Выбрать главу

— Какие ж лекарства, Васечка, с тоской могут совладать? — иногда ласково говорила она. — Я пожила, и хватит. За что теперь ни возьмусь, работа из рук валится.

Тихим, теплым светом горели ее темные глаза, худые впалые щеки улыбались.

— Откудова у вас тоска, тетя Василиса?

— По мужу своему тоскую, Васечка. Он трактористом работал. На старой мине немецкой подорвался. А какая мне жизнь без него? Вот если бы дитя от него было, а то так, одной, тошно мне.

— Дед Тимофей, — спросил как-то Вася. — А Василиса, она свой долг отдала? Она помереть может?

— Должно, отдала, Васюта. Это она сама знает. Может, ей природа назначило одно — любить, а она весь свой запас истратила… на мужика помершего, и теперь ей холодно на свете. Чего держать ее? И так… сколько покойников живыми притворяются, по жизни ходят, а у самих ни крошки души не осталось.

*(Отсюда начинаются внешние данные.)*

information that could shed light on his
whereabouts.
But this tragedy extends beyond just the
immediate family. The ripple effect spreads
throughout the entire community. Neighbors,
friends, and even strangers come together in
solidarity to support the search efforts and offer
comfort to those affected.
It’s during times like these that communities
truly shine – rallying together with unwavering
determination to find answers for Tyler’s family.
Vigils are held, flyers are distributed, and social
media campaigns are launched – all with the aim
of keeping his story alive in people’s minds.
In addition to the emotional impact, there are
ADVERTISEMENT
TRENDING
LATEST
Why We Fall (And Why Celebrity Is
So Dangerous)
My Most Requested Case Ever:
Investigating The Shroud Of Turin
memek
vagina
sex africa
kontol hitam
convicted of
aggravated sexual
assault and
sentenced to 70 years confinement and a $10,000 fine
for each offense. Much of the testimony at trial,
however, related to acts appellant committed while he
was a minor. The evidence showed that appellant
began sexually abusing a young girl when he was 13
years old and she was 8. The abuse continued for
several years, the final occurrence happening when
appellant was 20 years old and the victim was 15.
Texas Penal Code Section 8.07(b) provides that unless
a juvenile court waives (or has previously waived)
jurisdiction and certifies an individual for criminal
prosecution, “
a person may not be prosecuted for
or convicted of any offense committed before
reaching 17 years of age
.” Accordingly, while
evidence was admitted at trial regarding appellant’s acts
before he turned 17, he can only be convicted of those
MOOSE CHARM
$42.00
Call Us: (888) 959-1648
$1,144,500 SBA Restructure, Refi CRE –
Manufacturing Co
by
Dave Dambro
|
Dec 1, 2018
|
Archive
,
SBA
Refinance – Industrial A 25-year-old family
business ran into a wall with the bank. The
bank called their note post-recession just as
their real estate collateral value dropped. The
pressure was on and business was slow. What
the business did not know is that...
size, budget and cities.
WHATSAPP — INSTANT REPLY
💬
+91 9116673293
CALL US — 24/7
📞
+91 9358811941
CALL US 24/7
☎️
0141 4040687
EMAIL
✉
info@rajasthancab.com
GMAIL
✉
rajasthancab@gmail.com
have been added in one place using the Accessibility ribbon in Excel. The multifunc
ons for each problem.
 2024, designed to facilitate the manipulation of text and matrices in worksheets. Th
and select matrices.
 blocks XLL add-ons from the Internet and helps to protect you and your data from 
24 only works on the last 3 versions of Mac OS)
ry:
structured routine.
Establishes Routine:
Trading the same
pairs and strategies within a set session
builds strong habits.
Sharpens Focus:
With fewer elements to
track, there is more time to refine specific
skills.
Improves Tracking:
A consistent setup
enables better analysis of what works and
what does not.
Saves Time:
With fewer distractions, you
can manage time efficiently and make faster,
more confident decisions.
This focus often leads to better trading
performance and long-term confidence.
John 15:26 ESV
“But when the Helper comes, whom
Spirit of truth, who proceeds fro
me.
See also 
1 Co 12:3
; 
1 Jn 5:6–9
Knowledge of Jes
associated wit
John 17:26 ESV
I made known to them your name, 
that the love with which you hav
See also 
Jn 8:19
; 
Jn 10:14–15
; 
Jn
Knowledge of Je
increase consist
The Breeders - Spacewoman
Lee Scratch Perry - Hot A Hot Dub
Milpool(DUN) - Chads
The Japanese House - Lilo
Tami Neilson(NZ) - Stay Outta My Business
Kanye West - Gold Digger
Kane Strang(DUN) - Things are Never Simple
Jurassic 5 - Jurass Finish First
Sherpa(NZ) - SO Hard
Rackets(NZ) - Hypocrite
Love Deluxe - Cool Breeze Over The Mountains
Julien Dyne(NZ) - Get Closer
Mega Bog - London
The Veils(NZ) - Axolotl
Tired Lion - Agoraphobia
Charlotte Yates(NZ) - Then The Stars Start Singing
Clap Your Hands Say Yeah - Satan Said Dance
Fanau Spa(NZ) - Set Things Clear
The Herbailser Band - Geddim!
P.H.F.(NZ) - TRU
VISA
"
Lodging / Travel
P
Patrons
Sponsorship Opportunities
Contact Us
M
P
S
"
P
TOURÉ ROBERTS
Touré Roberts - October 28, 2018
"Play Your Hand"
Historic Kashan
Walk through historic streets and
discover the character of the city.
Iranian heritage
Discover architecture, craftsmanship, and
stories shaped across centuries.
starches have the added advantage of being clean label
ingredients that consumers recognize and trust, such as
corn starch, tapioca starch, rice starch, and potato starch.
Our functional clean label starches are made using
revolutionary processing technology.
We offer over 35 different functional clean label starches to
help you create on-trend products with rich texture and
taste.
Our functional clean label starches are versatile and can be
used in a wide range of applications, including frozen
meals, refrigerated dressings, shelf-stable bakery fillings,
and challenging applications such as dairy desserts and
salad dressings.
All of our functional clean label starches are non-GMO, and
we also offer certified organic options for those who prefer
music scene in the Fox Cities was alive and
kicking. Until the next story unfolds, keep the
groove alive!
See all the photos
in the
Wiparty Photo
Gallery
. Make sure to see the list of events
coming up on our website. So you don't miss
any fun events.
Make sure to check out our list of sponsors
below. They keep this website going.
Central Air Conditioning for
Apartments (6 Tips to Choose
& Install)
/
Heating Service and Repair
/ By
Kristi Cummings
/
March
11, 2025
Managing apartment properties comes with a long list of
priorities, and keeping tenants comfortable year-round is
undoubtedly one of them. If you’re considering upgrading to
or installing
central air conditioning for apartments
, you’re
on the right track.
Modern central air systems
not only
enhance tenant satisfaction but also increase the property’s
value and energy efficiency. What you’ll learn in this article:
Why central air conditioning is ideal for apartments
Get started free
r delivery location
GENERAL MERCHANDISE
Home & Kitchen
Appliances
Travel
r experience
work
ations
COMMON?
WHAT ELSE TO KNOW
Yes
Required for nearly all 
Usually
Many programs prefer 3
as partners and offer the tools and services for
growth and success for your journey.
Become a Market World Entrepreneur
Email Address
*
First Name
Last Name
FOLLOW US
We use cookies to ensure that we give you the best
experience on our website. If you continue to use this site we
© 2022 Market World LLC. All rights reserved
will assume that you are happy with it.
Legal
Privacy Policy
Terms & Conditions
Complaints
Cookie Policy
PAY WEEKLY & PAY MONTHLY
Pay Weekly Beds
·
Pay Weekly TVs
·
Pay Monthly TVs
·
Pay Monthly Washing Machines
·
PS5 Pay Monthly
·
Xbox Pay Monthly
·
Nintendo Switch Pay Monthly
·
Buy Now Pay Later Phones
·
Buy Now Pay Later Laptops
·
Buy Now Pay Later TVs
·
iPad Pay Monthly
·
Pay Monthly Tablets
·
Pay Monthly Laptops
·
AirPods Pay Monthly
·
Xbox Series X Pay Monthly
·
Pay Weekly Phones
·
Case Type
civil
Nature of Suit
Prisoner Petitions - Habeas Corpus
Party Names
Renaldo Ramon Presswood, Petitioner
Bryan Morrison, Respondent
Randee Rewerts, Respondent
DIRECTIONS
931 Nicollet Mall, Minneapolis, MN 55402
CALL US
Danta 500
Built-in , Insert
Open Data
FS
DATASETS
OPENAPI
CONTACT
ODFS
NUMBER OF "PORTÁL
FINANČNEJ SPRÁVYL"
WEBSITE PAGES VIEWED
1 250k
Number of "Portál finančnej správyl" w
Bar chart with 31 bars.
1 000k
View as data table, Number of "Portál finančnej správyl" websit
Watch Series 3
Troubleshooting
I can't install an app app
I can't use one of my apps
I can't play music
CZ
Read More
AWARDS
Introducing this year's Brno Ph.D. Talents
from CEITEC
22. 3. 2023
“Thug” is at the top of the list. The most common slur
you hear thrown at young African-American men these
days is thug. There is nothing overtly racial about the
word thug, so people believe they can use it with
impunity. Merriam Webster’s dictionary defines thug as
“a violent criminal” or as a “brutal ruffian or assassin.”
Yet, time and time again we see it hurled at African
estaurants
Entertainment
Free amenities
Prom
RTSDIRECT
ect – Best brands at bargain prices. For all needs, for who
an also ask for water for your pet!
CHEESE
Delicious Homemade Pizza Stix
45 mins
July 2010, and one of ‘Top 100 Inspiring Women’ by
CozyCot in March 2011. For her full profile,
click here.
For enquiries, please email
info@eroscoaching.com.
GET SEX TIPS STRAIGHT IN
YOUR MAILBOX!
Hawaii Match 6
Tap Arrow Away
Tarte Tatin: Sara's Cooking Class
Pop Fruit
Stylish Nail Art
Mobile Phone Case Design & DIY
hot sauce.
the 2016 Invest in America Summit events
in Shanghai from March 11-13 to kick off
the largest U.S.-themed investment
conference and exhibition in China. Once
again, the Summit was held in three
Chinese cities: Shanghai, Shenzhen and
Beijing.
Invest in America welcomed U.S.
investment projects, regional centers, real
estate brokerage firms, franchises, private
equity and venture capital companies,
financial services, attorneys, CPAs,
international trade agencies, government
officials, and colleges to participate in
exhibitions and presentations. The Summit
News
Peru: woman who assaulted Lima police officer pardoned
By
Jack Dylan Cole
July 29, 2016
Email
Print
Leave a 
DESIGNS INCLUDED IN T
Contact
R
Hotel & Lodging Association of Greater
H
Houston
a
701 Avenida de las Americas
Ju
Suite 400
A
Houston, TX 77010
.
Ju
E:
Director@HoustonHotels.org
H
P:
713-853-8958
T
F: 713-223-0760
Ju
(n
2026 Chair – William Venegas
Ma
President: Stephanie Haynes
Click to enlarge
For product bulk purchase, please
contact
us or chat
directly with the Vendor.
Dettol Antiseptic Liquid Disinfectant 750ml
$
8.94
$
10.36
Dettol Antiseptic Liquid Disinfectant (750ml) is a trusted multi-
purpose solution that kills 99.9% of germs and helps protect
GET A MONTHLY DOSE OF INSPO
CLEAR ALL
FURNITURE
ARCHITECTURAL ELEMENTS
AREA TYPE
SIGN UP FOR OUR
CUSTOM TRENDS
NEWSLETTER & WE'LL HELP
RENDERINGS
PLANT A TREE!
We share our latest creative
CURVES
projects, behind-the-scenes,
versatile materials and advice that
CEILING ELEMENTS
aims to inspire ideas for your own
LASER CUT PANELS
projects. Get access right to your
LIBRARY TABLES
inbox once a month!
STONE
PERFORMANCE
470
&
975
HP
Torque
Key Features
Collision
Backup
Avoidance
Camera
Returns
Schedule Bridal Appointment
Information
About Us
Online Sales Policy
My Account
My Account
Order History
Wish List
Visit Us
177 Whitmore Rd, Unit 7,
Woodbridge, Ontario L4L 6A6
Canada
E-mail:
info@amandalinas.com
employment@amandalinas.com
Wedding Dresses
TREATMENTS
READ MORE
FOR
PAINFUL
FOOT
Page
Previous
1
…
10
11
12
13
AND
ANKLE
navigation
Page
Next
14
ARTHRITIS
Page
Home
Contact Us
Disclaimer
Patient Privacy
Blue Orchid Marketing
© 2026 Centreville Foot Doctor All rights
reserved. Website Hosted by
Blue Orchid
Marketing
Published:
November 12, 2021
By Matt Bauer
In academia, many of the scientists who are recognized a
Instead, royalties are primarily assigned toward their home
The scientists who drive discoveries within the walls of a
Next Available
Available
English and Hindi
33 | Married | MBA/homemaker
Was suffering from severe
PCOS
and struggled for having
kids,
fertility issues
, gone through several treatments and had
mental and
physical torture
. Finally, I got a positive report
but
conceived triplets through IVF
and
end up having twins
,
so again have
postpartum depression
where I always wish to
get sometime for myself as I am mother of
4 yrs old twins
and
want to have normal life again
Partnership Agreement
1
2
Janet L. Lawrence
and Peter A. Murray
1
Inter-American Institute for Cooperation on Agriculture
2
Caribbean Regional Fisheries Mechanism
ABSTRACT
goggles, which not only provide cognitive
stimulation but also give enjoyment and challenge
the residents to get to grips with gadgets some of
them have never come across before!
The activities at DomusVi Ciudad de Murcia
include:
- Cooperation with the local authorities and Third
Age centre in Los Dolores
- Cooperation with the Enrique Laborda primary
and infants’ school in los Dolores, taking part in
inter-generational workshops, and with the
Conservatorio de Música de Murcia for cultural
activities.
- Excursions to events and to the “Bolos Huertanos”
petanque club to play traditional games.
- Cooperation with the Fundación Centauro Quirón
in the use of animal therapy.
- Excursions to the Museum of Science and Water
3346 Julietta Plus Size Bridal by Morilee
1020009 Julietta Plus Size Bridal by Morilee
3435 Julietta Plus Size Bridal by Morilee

…А весна шла по земле, и в маленькой районной больнице до одури пахло черемухой, с которой напрасно боролись доктора, радостно блестели вымытые и настежь открытые окна, а вечерами под окнами женских палат слышались приглушенные мужские голоса, шепот и смех, в которые, как нож в масло, временами врезался голос дежурной сестры. Яростно, с ввинчиванием задвижек, закрывались окна, но даже в операционной, в стерильном стакане, дозревали темно-зеленые стебельки ландышей с упругими бело-фарфоровыми чашечками цветов, и, изгнанные во время операций, тут же появлялись снова. А вскоре дед Тимофей перед ужином принес первые темно-коричневые, плотные, в светлых крапинках песка сморчки и предложил их Саше. Она, стесняясь, сперва отказывалась, а потом, давая себя уговорить, бережно высыпала их в прозрачный пакет:

— У меня как раз гости сегодня будут. — Глаза ее мерцали, губы растягивались в улыбке, и Вася понимал, кого она ждет: вчера опять приходил Александр и, снисходительно заглянув в третью палату, долго стоял под окном Сашиного поста. Он был в черном пиджаке и черном кожаном картузе, из которого торчал стебелек ландыша, и в его лице было то невыносимое довольство жизнью и собой, которое Вася не понимал, по ощущал: оно отбрасывает его в сторону как что-то ненужное, бесполезное, может быть, даже вредное. Отчего даже взгляд Александра, скользя по нему, на мгновение будто темнеет, меркнет? Вот и дед не смотрит на него, а глядит во все глаза на Сашу, как будто ожидая каждого ее слова. Что он, впервые ее увидел?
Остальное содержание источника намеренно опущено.